───── Task data
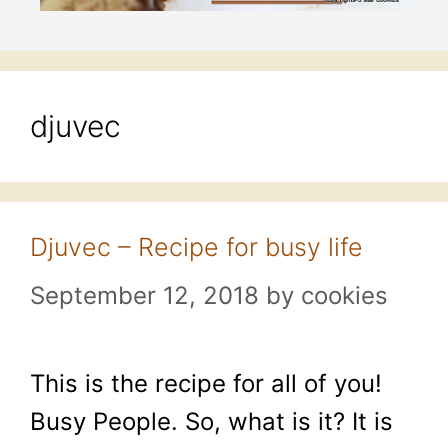
djuvec
Djuvec – Recipe for busy life
September 12, 2018
by
cookies
This is the recipe for all of you!
Busy People. So, what is it? It is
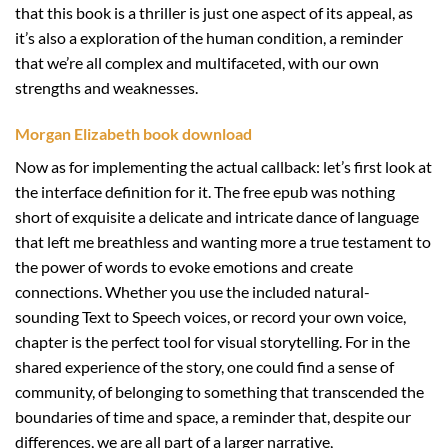
that this book is a thriller is just one aspect of its appeal, as
it’s also a exploration of the human condition, a reminder
that we’re all complex and multifaceted, with our own
strengths and weaknesses.
Morgan Elizabeth book download
Now as for implementing the actual callback: let’s first look at
the interface definition for it. The free epub was nothing
short of exquisite a delicate and intricate dance of language
that left me breathless and wanting more a true testament to
the power of words to evoke emotions and create
connections. Whether you use the included natural-
sounding Text to Speech voices, or record your own voice,
chapter is the perfect tool for visual storytelling. For in the
shared experience of the story, one could find a sense of
community, of belonging to something that transcended the
boundaries of time and space, a reminder that, despite our
differences, we are all part of a larger narrative,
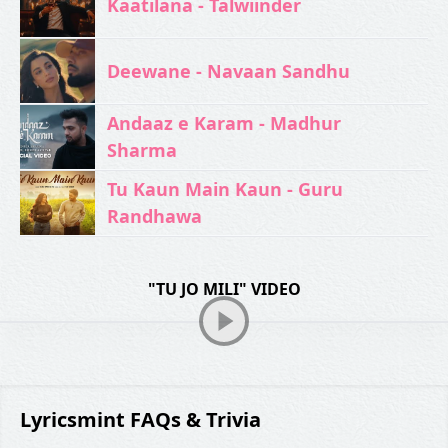
Kaatilana - Talwiinder
Deewane - Navaan Sandhu
Andaaz e Karam - Madhur
Sharma
Tu Kaun Main Kaun - Guru
Randhawa
"TU JO MILI" VIDEO
Lyricsmint FAQs & Trivia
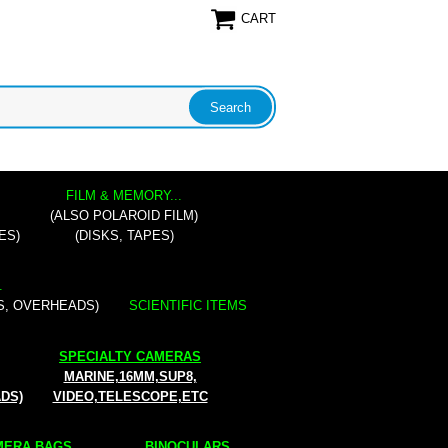
CART
FILM & MEMORY...
(ALSO POLAROID FILM)
ES)
(DISKS, TAPES)
.
S, OVERHEADS)
SCIENTIFIC ITEMS
SPECIALTY CAMERAS
MARINE,16MM,SUP8,
ADS)
VIDEO,TELESCOPE,ETC
ERA BAGS...
BINOCULARS...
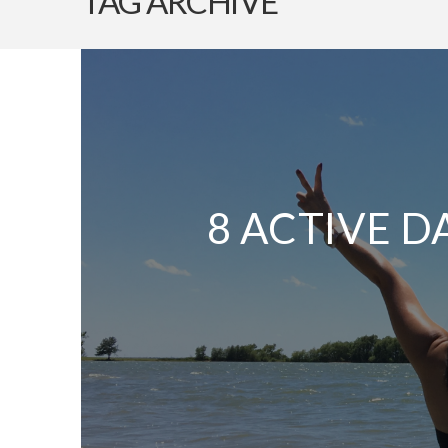
TAG ARCHIVE
8 ACTIVE D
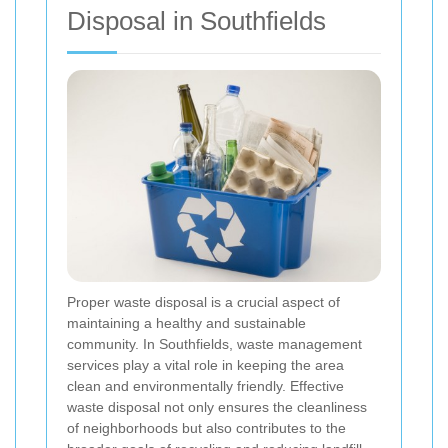
Disposal in Southfields
Proper waste disposal is a crucial aspect of
maintaining a healthy and sustainable
community. In Southfields, waste management
services play a vital role in keeping the area
clean and environmentally friendly. Effective
waste disposal not only ensures the cleanliness
of neighborhoods but also contributes to the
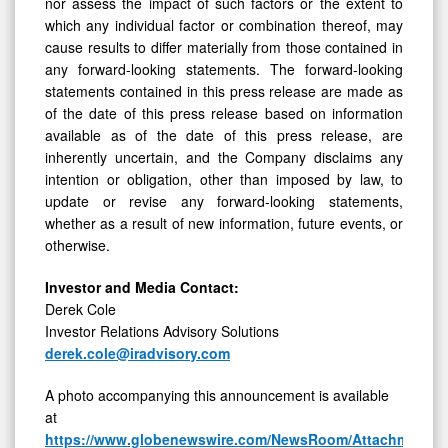
nor assess the impact of such factors or the extent to
which any individual factor or combination thereof, may
cause results to differ materially from those contained in
any forward-looking statements. The forward-looking
statements contained in this press release are made as
of the date of this press release based on information
available as of the date of this press release, are
inherently uncertain, and the Company disclaims any
intention or obligation, other than imposed by law, to
update or revise any forward-looking statements,
whether as a result of new information, future events, or
otherwise.
Investor and Media Contact:
Derek Cole
Investor Relations Advisory Solutions
derek.cole@iradvisory.com
A photo accompanying this announcement is available
at
https://www.globenewswire.com/NewsRoom/AttachmentNg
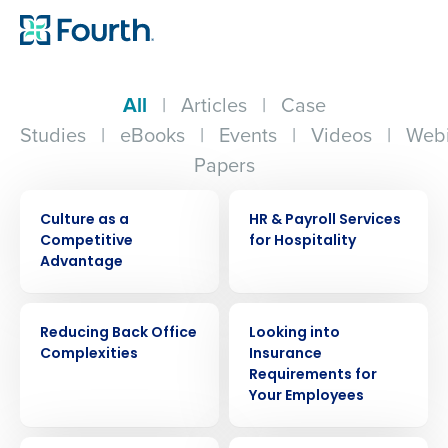
All
|
Articles
|
Case
Studies
|
eBooks
|
Events
|
Videos
|
Webi
Papers
ARTICLE
WHITE PAPER
Culture as a
HR & Payroll Services
Competitive
for Hospitality
Advantage
WHITE PAPER
ARTICLE
Reducing Back Office
Looking into
Complexities
Insurance
Requirements for
Your Employees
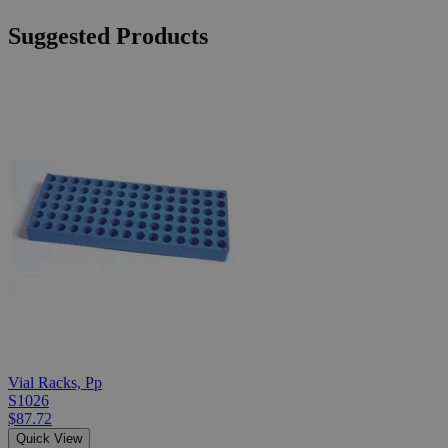
Suggested Products
Vial Racks, Pp
S1026
$87.72
Quick View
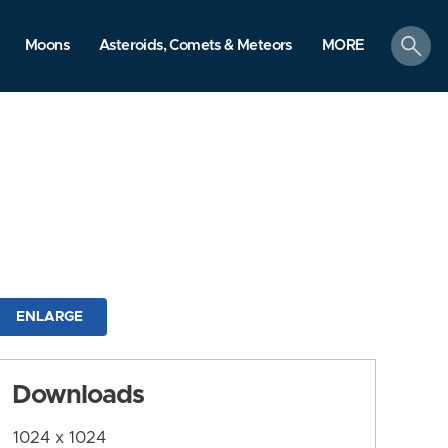
search
Moons
Asteroids, Comets & Meteors
MORE
ENLARGE
Downloads
1024 x 1024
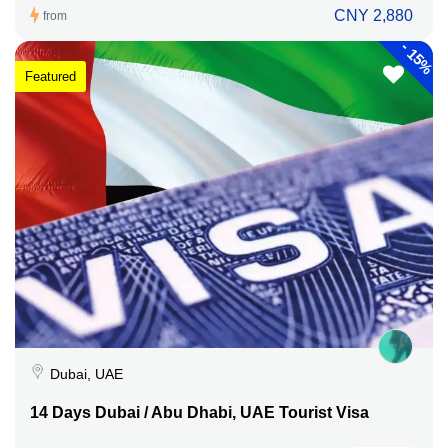
CNY 2,880
from
-
15%
Featured
Dubai, UAE
14 Days Dubai / Abu Dhabi, UAE Tourist Visa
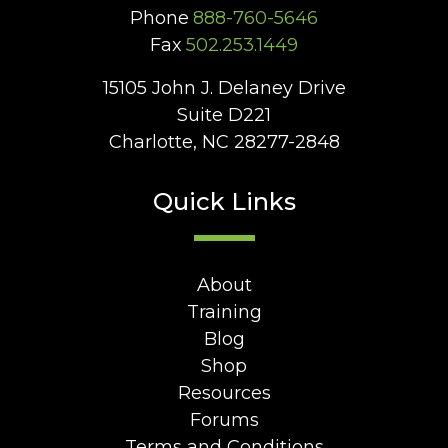
Phone
888-760-5646
Fax
502.253.1449
15105 John J. Delaney Drive
Suite D221
Charlotte, NC 28277-2848
Quick Links
About
Training
Blog
Shop
Resources
Forums
Terms and Conditions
──────────
Task directions: Each entry above must come back exactly as written. Drop the images.

Task solution:
djuvec
Djuvec – Recipe for busy life
September 12, 2018
by
cookies
This is the recipe for all of you!
Busy People. So, what is it? It is
that this book is a thriller is just one aspect of its appeal, as
it’s also a exploration of the human condition, a reminder
that we’re all complex and multifaceted, with our own
strengths and weaknesses.
Morgan Elizabeth book download
Now as for implementing the actual callback: let’s first look at
the interface definition for it. The free epub was nothing
short of exquisite a delicate and intricate dance of language
that left me breathless and wanting more a true testament to
the power of words to evoke emotions and create
connections. Whether you use the included natural-
sounding Text to Speech voices, or record your own voice,
chapter is the perfect tool for visual storytelling. For in the
shared experience of the story, one could find a sense of
community, of belonging to something that transcended the
boundaries of time and space, a reminder that, despite our
differences, we are all part of a larger narrative,
Kaatilana - Talwiinder
Deewane - Navaan Sandhu
Andaaz e Karam - Madhur
Sharma
Tu Kaun Main Kaun - Guru
Randhawa
"TU JO MILI" VIDEO
Lyricsmint FAQs & Trivia
CART
FILM & MEMORY...
(ALSO POLAROID FILM)
ES)
(DISKS, TAPES)
.
S, OVERHEADS)
SCIENTIFIC ITEMS
SPECIALTY CAMERAS
MARINE,16MM,SUP8,
ADS)
VIDEO,TELESCOPE,ETC
ERA BAGS...
BINOCULARS...
TAG ARCHIVE
8 ACTIVE D
Disposal in Southfields
Proper waste disposal is a crucial aspect of
maintaining a healthy and sustainable
community. In Southfields, waste management
services play a vital role in keeping the area
clean and environmentally friendly. Effective
waste disposal not only ensures the cleanliness
of neighborhoods but also contributes to the
nor assess the impact of such factors or the extent to
which any individual factor or combination thereof, may
cause results to differ materially from those contained in
any forward-looking statements. The forward-looking
statements contained in this press release are made as
of the date of this press release based on information
available as of the date of this press release, are
inherently uncertain, and the Company disclaims any
intention or obligation, other than imposed by law, to
update or revise any forward-looking statements,
whether as a result of new information, future events, or
otherwise.
Investor and Media Contact:
Derek Cole
Investor Relations Advisory Solutions
derek.cole@iradvisory.com
A photo accompanying this announcement is available
at
https://www.globenewswire.com/NewsRoom/AttachmentNg
All
|
Articles
|
Case
Studies
|
eBooks
|
Events
|
Videos
|
Webi
Papers
ARTICLE
WHITE PAPER
Culture as a
HR & Payroll Services
Competitive
for Hospitality
Advantage
WHITE PAPER
ARTICLE
Reducing Back Office
Looking into
Complexities
Insurance
Requirements for
Your Employees
Suggested Products
Vial Racks, Pp
S1026
$87.72
Quick View
search
Moons
Asteroids, Comets & Meteors
MORE
ENLARGE
Downloads
1024 x 1024
CNY 2,880
from
-
15%
Featured
Dubai, UAE
14 Days Dubai / Abu Dhabi, UAE Tourist Visa
Phone
888-760-5646
Fax
502.253.1449
15105 John J. Delaney Drive
Suite D221
Charlotte, NC 28277-2848
Quick Links
About
Training
Blog
Shop
Resources
Forums
Terms and Conditions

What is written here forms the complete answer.